Twitter is believed to be holding fresh early-stage talks with Facebook and Google executives, over acquiring the microblogging service, with a valuation as high as $10bn (€7.3bn) according to a report.
Sources at both Facebook and Google have reportedly told The Wall Street Journal that ‘low level talks’ between the respective companies and Twitter have occurred over recent months, which could result the micoblogging company being acquired, despite its founders having always say they would never sell the service.
The talks are not believed to have progressed far yet, but according to the report, the talks have led to a Twitter valuation of $10bn, only two months on from the site being valued at $3.4bn, post its last round of investment.

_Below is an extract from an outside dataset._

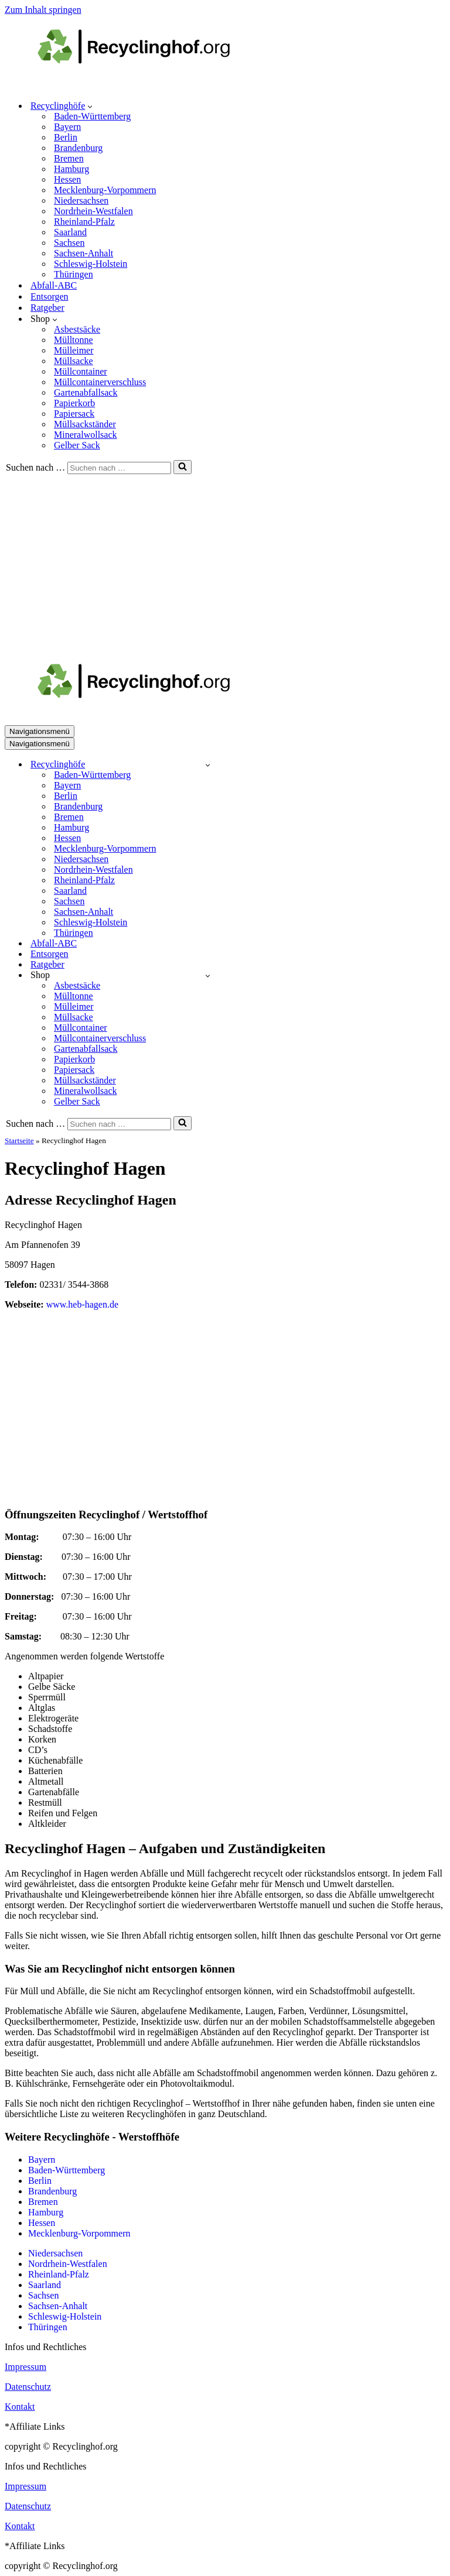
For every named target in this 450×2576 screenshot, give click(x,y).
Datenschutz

Both Evan Williams, Twitter’s co-founder, and Dick Costolo, the company’s chief executive, have repeatedly told The Telegraph that the site it not for sale. However, the site, despite the roll out of its advertising product and promoted tools during 2010, is believed to have made a loss last year, despite revenues of $45m.
Analysts believe that Twitter could be at least looking to form deep partnerships with either Google or Facebook so its influence spreads beyond its own network.
It is also believed not to be the first time that both sites have expressed interest in buying Twitter – with previous acquisition rumours doing the rounds in 2009.
Twitter was unavailable for comment.
The news follows hot on the heels of another major tech start up acquisition. Earlier this week AOL bought The Huffington Post for $315m.